Not easy, as followers of this series well know, since Major Drummond’s foxiness is world-class. But from the beginning of a skein of horrific murders, the mad, bad guy seems always to be a giant step ahead of the good guys, Sean included. First, White House Chief of Staff Terry Belknap and his wife are annihilated in their own home, along with the four magnificently trained secret-service agents assigned to protect them. Next, the White House receives a chest-thumping message promising that the president himself is history and no force on earth can save him.

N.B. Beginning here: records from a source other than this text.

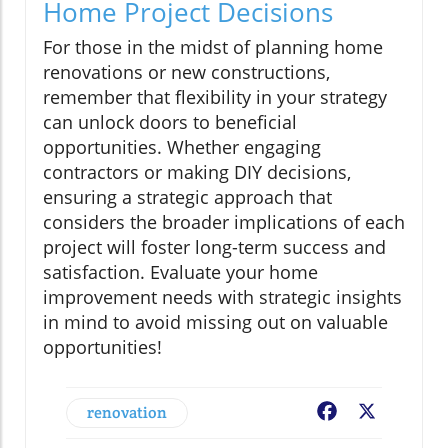
Home Project Decisions
For those in the midst of planning home
renovations or new constructions,
remember that flexibility in your strategy
can unlock doors to beneficial
opportunities. Whether engaging
contractors or making DIY decisions,
ensuring a strategic approach that
considers the broader implications of each
project will foster long-term success and
satisfaction. Evaluate your home
improvement needs with strategic insights
in mind to avoid missing out on valuable
opportunities!
renovation
Facebook
X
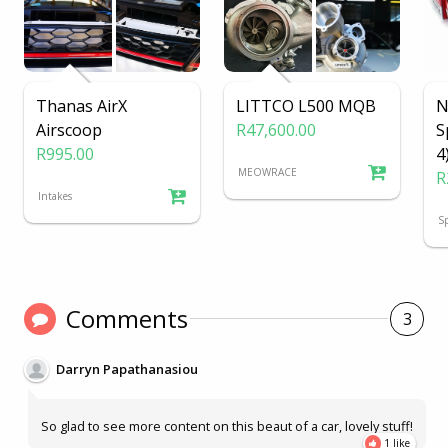
Thanas AirX
LITTCO L500 MQB
N
Airscoop
R47,600.00
S
R995.00
4
MEOWRACE
R
Intakes
Sp
Comments
3
Darryn Papathanasiou
So glad to see more content on this beaut of a car, lovely stuff!
1 like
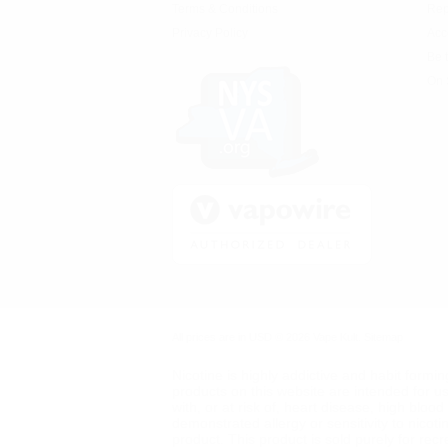
Terms & Conditions
Rep
Privacy Policy
Acc
Be 
On 
All prices are in
USD
© 2026 Vape Kult.
Sitemap
Nicotine is highly addictive and habit formi
products on this website are intended for u
with, or at risk of, heart disease, high blo
demonstrated allergy or sensitivity to nicot
product. This product is sold purely for rec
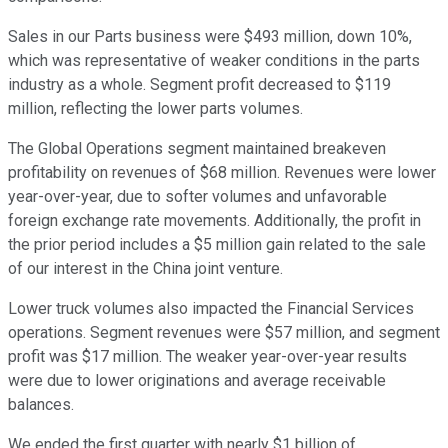
Sales in our Parts business were $493 million, down 10%,
which was representative of weaker conditions in the parts
industry as a whole. Segment profit decreased to $119
million, reflecting the lower parts volumes.
The Global Operations segment maintained breakeven
profitability on revenues of $68 million. Revenues were lower
year-over-year, due to softer volumes and unfavorable
foreign exchange rate movements. Additionally, the profit in
the prior period includes a $5 million gain related to the sale
of our interest in the China joint venture.
Lower truck volumes also impacted the Financial Services
operations. Segment revenues were $57 million, and segment
profit was $17 million. The weaker year-over-year results
were due to lower originations and average receivable
balances.
We ended the first quarter with nearly $1 billion of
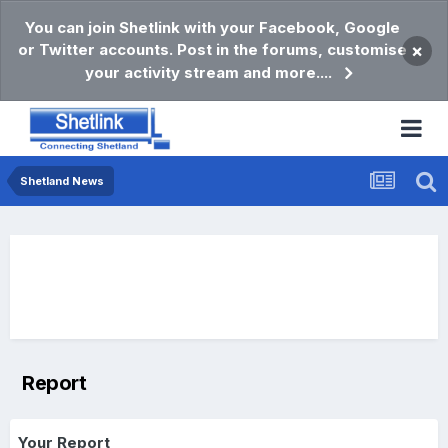
You can join Shetlink with your Facebook, Google
or Twitter accounts. Post in the forums, customise
×
your activity stream and more....
Shetland News
Report
Your Report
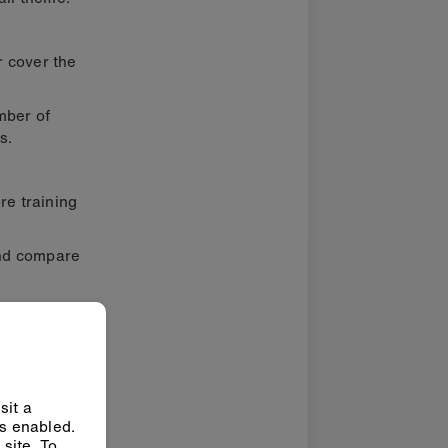
r cover the
mber of
s.
re training
and compare
sit a
ys enabled.
site. To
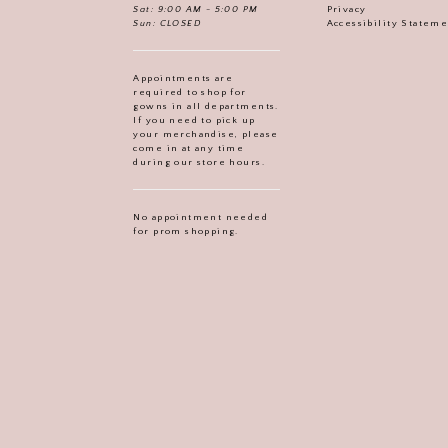
Sat: 9:00 AM - 5:00 PM
Privacy
Sun: CLOSED
Accessibility Statem
Appointments are
required to shop for
gowns in all departments.
If you need to pick up
your merchandise, please
come in at any time
during our store hours.
No appointment needed
for prom shopping.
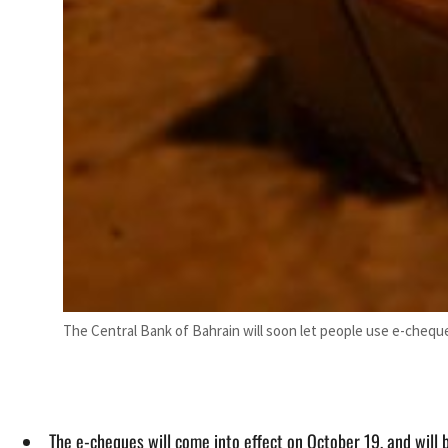
The Central Bank of Bahrain will soon let people use e-chequ
The e-cheques will come into effect on October 19, and will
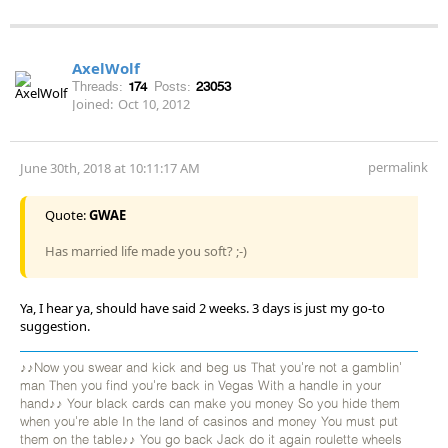
AxelWolf
Threads:
174
Posts:
23053
Joined:
Oct 10, 2012
permalink
June 30th, 2018 at 10:11:17 AM
Quote:
GWAE
Has married life made you soft? ;-)
Ya, I hear ya, should have said 2 weeks. 3 days is just my go-to
suggestion.
♪♪Now you swear and kick and beg us That you're not a gamblin'
man Then you find you're back in Vegas With a handle in your
hand♪♪ Your black cards can make you money So you hide them
when you're able In the land of casinos and money You must put
them on the table♪♪ You go back Jack do it again roulette wheels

Remorselessly followed by the murders of a Supreme Court justice and the chairman of the Republican National Committee, the mad, bad boast begins to take on the aspect of revealed truth. Outmaneuvered at every turn, Sean, on temporary duty with the CIA’s Office of Special Projects, decides there must be a mole in the woodwork. Only that could explain the sophisticated security systems confidently breached, the ready and diabolical exploitation of habits, behavior patterns, and peccadilloes once considered intensely private. FBI Special Agent in Charge Jenny Mangold agrees with Sean, and together they root around in personnel files, on high alert for suspicious smells. They find one, or at least they think they do: a man so blinded with hate that indiscriminate slaughter appears to him nothing other than a measured response to an unhappy childhood. The good guys mount their chase. And while they do, brash, tough, iconoclastic Sean and his brainy, leggy partner try hard not to get distracted by each other.
When on his game, as he is here, the mouthy lawyer with the susceptible heart is as good as the genre offers.